The private equity effect
Still battling a certain stigma, PE firms are big growth drivers
The notion that private equity firms buy companies to slash costs and strip them down to their core is fading, but still persists, says Al Melchiorre, founder and president at MelCap Partners LLC.
“Change for change sake isn’t something a private equity firm is looking to do,” Melchiorre says. “They are looking to add value. It could be IT, manufacturing capabilities, production capacity and product quality. There are so many different aspects of a business where a PE firm is going to say, ‘Alright, how do we add value to help this company transition to the next level?’”
MC Sign CEO Tim Eippert agrees.
“Every single time I tell somebody I’m owned by private equity, their first reaction is they clench and go, ‘Oh,’” Eippert told Smart Business Dealmakers last year. “The news media makes private equity sound bad.
“My experience has been different,” says Eippert, who has sold his company to private equity three times, always keeping a piece of the business. “Every single experience I’ve had with private equity in middle-market America is exactly the opposite of the perception of big bad private equity.
“The last thing they want to do is come in and start causing problems and upset the apple cart. It will put their investment at risk.”
This week, Smart Business Dealmakers takes a look at how private equity investments are just the fuel companies need to drive growth.
The Association for Corporate Growth has been tracking the impact of private equity on the middle market. Working with researchers from the University of Wisconsin, it’s found that over a 20-year period, PE-backed companies grow sales a 3.6 times the rate of other businesses.
The figures don’t surprise Blue Point Capital’s Jim Marra.
“There’s really only one reason why a PE firm owns a portfolio company,” says Marra, director of business development at Blue Point. “That’s to build value at an accelerated rate with the goal of selling that company for a lot more money than what was paid for it.”
Private equity deals are ideal for business owners looking for some liquidity or looking to take their business to the next level, Melchiorre says. “They may have outstripped their ability to borrow from a bank and private equity can help support or facilitate additional growth.
“That growth many times can be through add-on strategic acquisitions,” he explains. “We’ve had clients where we helped them do their first private equity deal and they are 10 times the size they were when we did the first deal.”
Marra agrees. “We focus on businesses that have an ability to grow, that aren’t overly cyclical and that already have some critical mass,” he says. “So there’s some self-selection effect in (the ACG data), but I know from our experience at Blue Point that the typical result of our ownership of a company for five years or so is that it is a substantially larger, more valuable business and employs more people when we are finished owning it.”

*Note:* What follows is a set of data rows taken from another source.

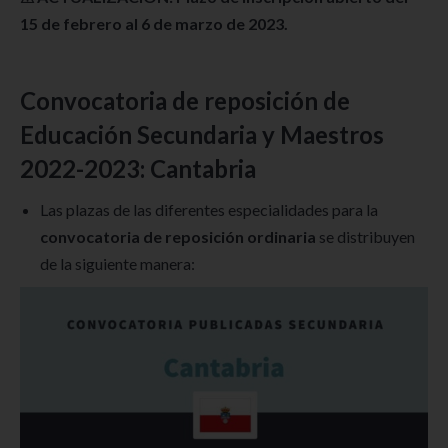
15 de febrero al 6 de marzo de 2023.
Convocatoria de reposición de
Educación Secundaria y Maestros
2022-2023: Cantabria
Las plazas de las diferentes especialidades para la
convocatoria de reposición ordinaria
se distribuyen
de la siguiente manera:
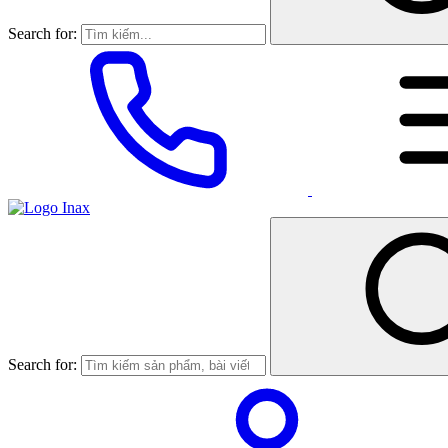
Search for:
Search for:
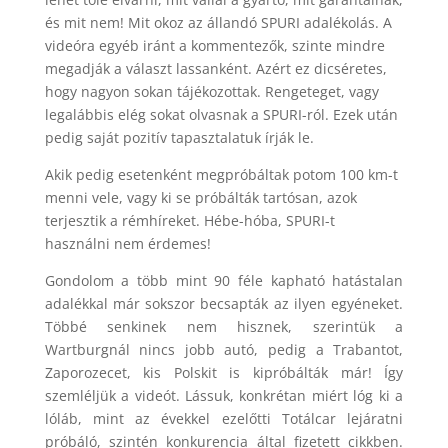
és mit nem! Mit okoz az állandó SPURI adalékolás. A
videóra egyéb iránt a kommentezők, szinte mindre
megadják a választ lassanként. Azért ez dicséretes,
hogy nagyon sokan tájékozottak. Rengeteget, vagy
legalábbis elég sokat olvasnak a SPURI-ról. Ezek után
pedig saját pozitív tapasztalatuk írják le.
Akik pedig esetenként megpróbáltak potom 100 km-t
menni vele, vagy ki se próbálták tartósan, azok
terjesztik a rémhíreket. Hébe-hóba, SPURI-t
használni nem érdemes!
Gondolom a több mint 90 féle kapható hatástalan
adalékkal már sokszor becsapták az ilyen egyéneket.
Többé senkinek nem hisznek, szerintük a
Wartburgnál nincs jobb autó, pedig a Trabantot,
Zaporozecet, kis Polskit is kipróbálták már! Így
szemléljük a videót. Lássuk, konkrétan miért lóg ki a
lóláb, mint az évekkel ezelőtti Totálcar lejáratni
próbáló, szintén konkurencia által fizetett cikkben.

With the relatively high valuations that PE firms are placing on middle-market businesses —driven by the huge amount of committed capital managed by PE firms — many business owners across the country have generated significant wealth by selling all or part of their business to PE firms, Marra says.
Another local PE success story is Matt Kaulig, founder of LeafFilter Gutter Protection.
“We chose Gridiron Capital to be our private equity company in selling my business,” Kaulig told Smart Business Dealmakers last year. “We sold it for more than a nine-figure deal, and even since then, we’ve more than doubled our business. It’s been a year and a half and we’ve more than doubled the value of the company.”
It’s been well-documented that there’s more than $1 trillion in global private equity ready to be invested. Northeast Ohio has its own pot of PE gold, with $6.7 billion in dry powder, Melchiorre says.
That $6.7 billion could conservatively be leveraged to nearly $20 billion in buying power, he says. “That tells me there is still plenty of dry powder to invest to support M&A activity.”
Between September 2017 and September 2018, there were 57 private equity deals in the Cleveland area, Melchiorre reports. During this same time period, however, strategic buyers closed 222 transactions.
With so much local capital ready to be invested, why aren’t more PE deals getting done in Cleveland?
“I think this is a reflection of the amount of cash that strategic buyers have on their balance sheets, which needs to be deployed in order to enhance shareholder value,” Melchiorre says.
“Cleveland has a pretty robust M&A community via private equity, investment bankers, lawyers, accountants and insurance,” he adds. “It’s all supporting M&A activity. But just because private equity funds may be headquartered here or investment banking firms are here, that doesn’t mean all your deals and investments are in Northeast Ohio.”
Local firms and investors can support local deals in more ways than just providing capital, says Jerry Frantz, senior managing partner, entrepreneurial services and investing, at JumpStart Inc.
“Local investors doing mostly deals outside the region are, of course, providing less immediate local impact,” Frantz says. “That said, local investors who make money outside the region still can benefit the local startup community, as the money they make elsewhere increases the available dollars that they can redeploy locally. Also, investors who have participated in deals outside the region can make connections to funders in other regions that they can then bring into local deals.”